WARTAINDONESIA – Dewan AS setuju UU larangan TikTok, keputusan ini datang setelah suara 360 berbanding 58 yang mendukung larangan tersebut, pada Sabtu (20/4).
Langkah ini merupakan respons terhadap kekhawatiran yang semakin meningkat terhadap keamanan data pengguna dan potensi keterkaitan ByteDance, perusahaan induk TikTok, dengan pemerintah Tiongkok.
Undang-undang tersebut, jika disahkan oleh Senat AS yang dijadwalkan akan memungut suara pada hari Selasa, akan memberikan ultimatum kepada ByteDance untuk menjual sahamnya dalam TikTok dalam waktu satu tahun.

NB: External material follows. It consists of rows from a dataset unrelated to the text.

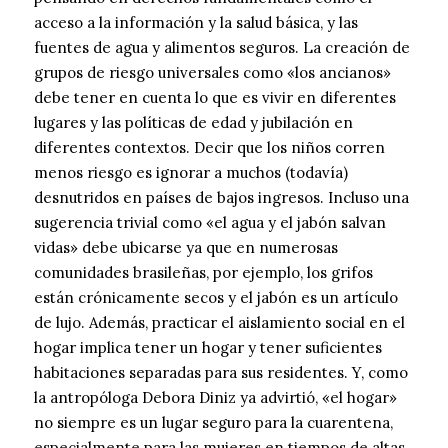
acceso a la información y la salud básica, y las
fuentes de agua y alimentos seguros. La creación de
grupos de riesgo universales como «los ancianos»
debe tener en cuenta lo que es vivir en diferentes
lugares y las políticas de edad y jubilación en
diferentes contextos. Decir que los niños corren
menos riesgo es ignorar a muchos (todavía)
desnutridos en países de bajos ingresos. Incluso una
sugerencia trivial como «el agua y el jabón salvan
vidas» debe ubicarse ya que en numerosas
comunidades brasileñas, por ejemplo, los grifos
están crónicamente secos y el jabón es un artículo
de lujo. Además, practicar el aislamiento social en el
hogar implica tener un hogar y tener suficientes
habitaciones separadas para sus residentes. Y, como
la antropóloga Debora Diniz ya advirtió, «el hogar»
no siempre es un lugar seguro para la cuarentena,
especialmente para las mujeres en tiempos de altas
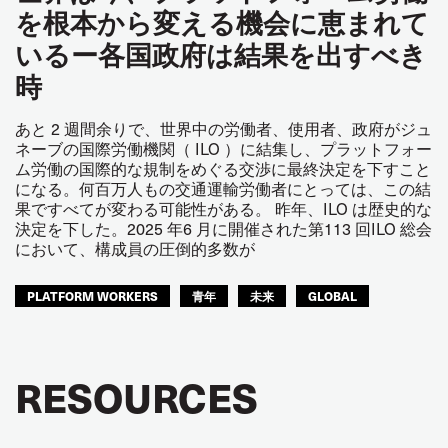
を根本から変える機会に恵まれて
いるー各国政府は結果を出すべき
時
あと 2 週間余りで、世界中の労働者、使用者、政府がジュ
ネーブの国際労働機関（ ILO ）に結集し、プラットフォー
ム労働の国際的な規制をめぐる交渉に最終決定を下すこと
になる。何百万人もの交通運輸労働者にとっては、この結
果ですべてが変わる可能性がある。 昨年、ILO は歴史的な
決定を下した。2025 年6 月に開催された第113 回ILO 総会
において、構成員の圧倒的多数が
PLATFORM WORKERS
青年
未来
GLOBAL
RESOURCES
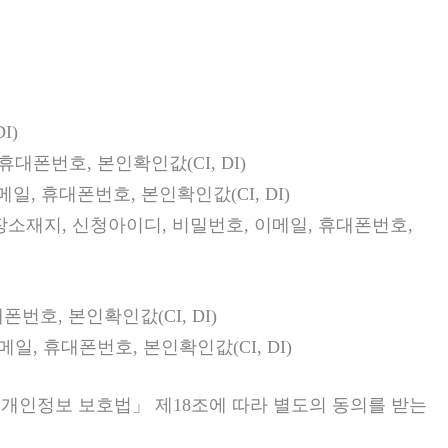
I)
대폰번호, 본인확인값(CI, DI)
, 휴대폰번호, 본인확인값(CI, DI)
장소재지, 신청아이디, 비밀번호, 이메일, 휴대폰번호,
번호, 본인확인값(CI, DI)
, 휴대폰번호, 본인확인값(CI, DI)
개인정보 보호법」 제18조에 따라 별도의 동의를 받는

Jika ByteDance tidak memenuhi syarat ini, maka TikTok dapat dilarang di Amerika Serikat.
Keprihatinan utama yang mendorong langkah ini adalah tuduhan bahwa ByteDance dapat memberikan akses data pengguna TikTok kepada pemerintah Tiongkok.
Sebuah laporan dari surat kabar The New York Times menyebutkan bahwa ada kekhawatiran yang berkembang di antara anggota parlemen AS bahwa data sensitif dari jutaan pengguna TikTok dapat diserahkan kepada pihak berwenang Tiongkok.
Hal ini diperkuat oleh undang-undang di Tiongkok yang memungkinkan pemerintah untuk meminta data dari perusahaan dan warga Tiongkok demi kepentingan intelijen.
Senator AS yang mendukung langkah ini percaya bahwa langkah tegas harus diambil untuk melindungi keamanan nasional dan privasi individu.
Sebagian besar anggota parlemen juga khawatir bahwa Tiongkok dapat memanfaatkan TikTok untuk mengumpulkan informasi tentang warga AS, termasuk melalui rekomendasi konten yang disesuaikan dengan preferensi pengguna.
Pada saat yang sama, TikTok sendiri menanggapi larangan potensial ini dengan keras. Seorang juru bicara TikTok mengirimkan pernyataan melalui email, menyatakan bahwa larangan TikTok di Amerika Serikat akan “melanggar kebebasan berekspresi” dari 170 juta orang Amerika yang menggunakan platform tersebut.
Mereka juga menambahkan bahwa larangan ini dapat mengakibatkan kehancuran bagi lebih dari tujuh juta perusahaan yang mengandalkan TikTok untuk aktivitas pemasaran dan ekonomi.
Selain masalah keamanan data, ada juga keprihatinan lain terkait potensi misinformasi yang dapat dipicu oleh TikTok. Selama beberapa periode sensitif, seperti selama perang antara Israel dan Hamas serta pemilihan presiden AS, ada dugaan bahwa TikTok dapat digunakan untuk menyebarkan pandangan dan informasi yang salah atau memicu kontroversi yang lebih besar.
Di tengah ketegangan ini, ByteDance, sebagai perusahaan induk TikTok, menegaskan bahwa mereka telah berkomitmen untuk melindungi data pengguna dan menjaga privasi.
Namun, tuduhan yang persisten dari anggota parlemen AS dan kritikus yang memperkuat dugaan keterkaitan ByteDance dengan pemerintah Tiongkok terus menimbulkan tekanan terhadap perusahaan.
Sementara itu, presiden AS, Joe Biden, diperkirakan akan mendukung langkah-langkah keras terhadap TikTok. Menurut sumber-sumber dari Gedung Putih, pemerintahan Biden menganggap langkah ini sebagai bagian dari upaya untuk memastikan keamanan data dan melindungi kepentingan nasional AS dari potensi ancaman luar.
Dengan dewan AS telah memberikan suara, perhatian sekarang beralih ke Senat AS, di mana pemungutan suara atas undang-undang tersebut akan dilakukan pada Selasa pagi.
Jika Dewan AS setuju UU larangan TikTok dan disahkan oleh Senat, akan ada periode satu tahun di mana ByteDance harus menjual sahamnya dalam TikTok untuk menghindari larangan di Amerika Serikat.
Sementara para pemangku kepentingan terus berdebat tentang implikasi dan dampak dari larangan ini, keputusan akhir tentang nasib TikTok di AS masih menunggu hasil pemungutan suara di Senat AS.